***** DATA LISTING
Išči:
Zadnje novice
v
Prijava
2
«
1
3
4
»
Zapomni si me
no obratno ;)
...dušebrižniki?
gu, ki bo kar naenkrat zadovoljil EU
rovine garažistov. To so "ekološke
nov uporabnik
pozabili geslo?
**********
Make a verbatim copy of every entry shown above.

TASK OUTPUT
Išči:
Zadnje novice
v
Prijava
2
«
1
3
4
»
Zapomni si me
no obratno ;)
...dušebrižniki?
gu, ki bo kar naenkrat zadovoljil EU
rovine garažistov. To so "ekološke
nov uporabnik
pozabili geslo?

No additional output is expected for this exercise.